Atkinson clashed with coach Todd Richards when the Blue Jackets struggled at the start of last season. He was a healthy scratch for the seventh game; Richards was replaced by Tortorella after a loss dropped Columbus to 0-7-0.
"When Torts came in, Cam called Marty, and Marty said, 'He will love you. You play like you play, and this guy will reward you for working hard,' " Atkinson's father said. "And sure enough, people are like, 'How do you get along with that guy?' And Cam goes, 'I've never had a better coach.' "
Atkinson has made a leap this season for three main reasons:
One, Tortorella has played him more in all situations.
"I love that," Atkinson said. "He believes in me, trusts me. So it's a two-way street. I've got to give it to him as well. I've got to be ready to rock and roll."

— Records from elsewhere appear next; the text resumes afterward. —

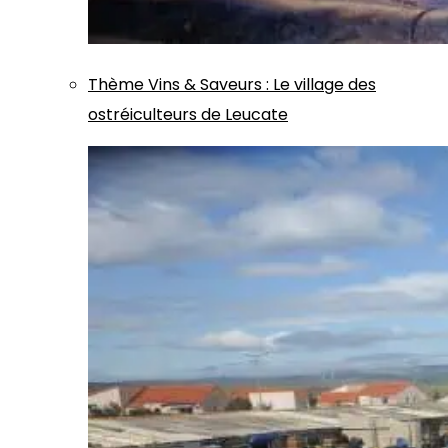
Thème
Vins & Saveurs
:
Le village des
ostréiculteurs de Leucate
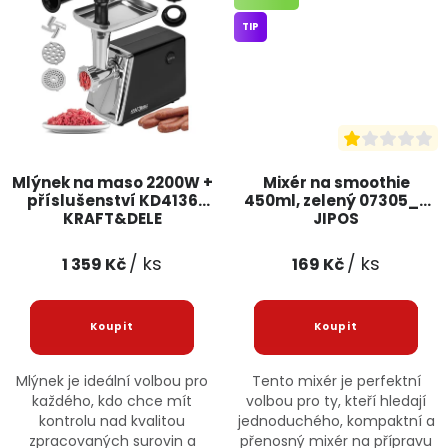
TIP
Mlýnek na maso 2200W +
Mixér na smoothie
příslušenství KD4136
450ml, zelený 07305_Z
KRAFT&DELE
JIPOS
/ ks
/ ks
1 359 Kč
169 Kč
Mlýnek je ideální volbou pro
Tento mixér je perfektní
každého, kdo chce mít
volbou pro ty, kteří hledají
kontrolu nad kvalitou
jednoduchého, kompaktní a
zpracovaných surovin a
přenosný mixér na přípravu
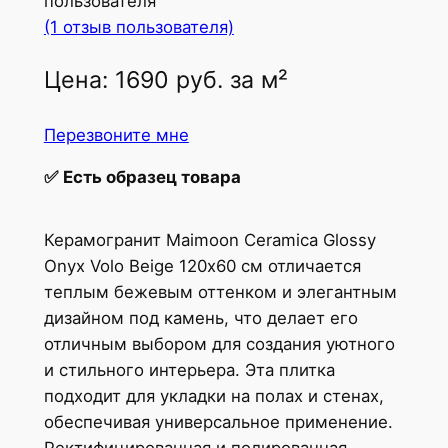
пользователя
(1 отзыв пользователя)
Цена:
1690
руб.
за м²
Перезвоните мне
✅
Есть образец товара
Керамогранит Maimoon Ceramica Glossy
Onyx Volo Beige 120х60 см отличается
теплым бежевым оттенком и элегантным
дизайном под камень, что делает его
отличным выбором для создания уютного
и стильного интерьера. Эта плитка
подходит для укладки на полах и стенах,
обеспечивая универсальное применение.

Two, Tortorella and assistant coach Brad Larsen, who coached Atkinson in the minors, have moved him from the middle of the ice to the left circle on the power play. That's where Atkinson used to use his right-handed shot for one-timers and his hockey sense to find space around the net growing up and in college, and he's finally getting to do it in the NHL.
Atkinson has helped, and benefited from, a unit clicking at 25.8 percent, No. 1 in the League entering games Thursday.
Three, Tortorella has been striking the right balance between showing confidence in Atkinson and not letting him get too comfortable, so he doesn't get too cocky, so he doesn't get too satisfied, so he focuses on preparation, so he keeps improving.
Video: EDM@CBJ: Atkinson nets PPG off fortunate deflection
"I think he's beginning to get it," Tortorella said, emphasizing the word "beginning."
"I think sometimes it can get good to him, and he forgets how to do the things leading up to the game. He's not good enough for that to happen. He's a really good player when he stays on top of himself, and I think there's more there. I think he can be even better, and that's what I want him to think about.
"He's in a situation now where he's getting a little bit of notoriety. He's been a pretty consistent player. Now there's more responsibility that falls on your shoulders to be better, because that's just the way it is if you're going to be a really good player in this league. That's the phase he's in, I think."
The message seems to be sinking in. The question now is: How good can Atkinson be?
"I always knew and believed in myself that I could be this type of player," Atkinson said. "But the best players in the world do it on a regular basis. That's what I'm trying to do."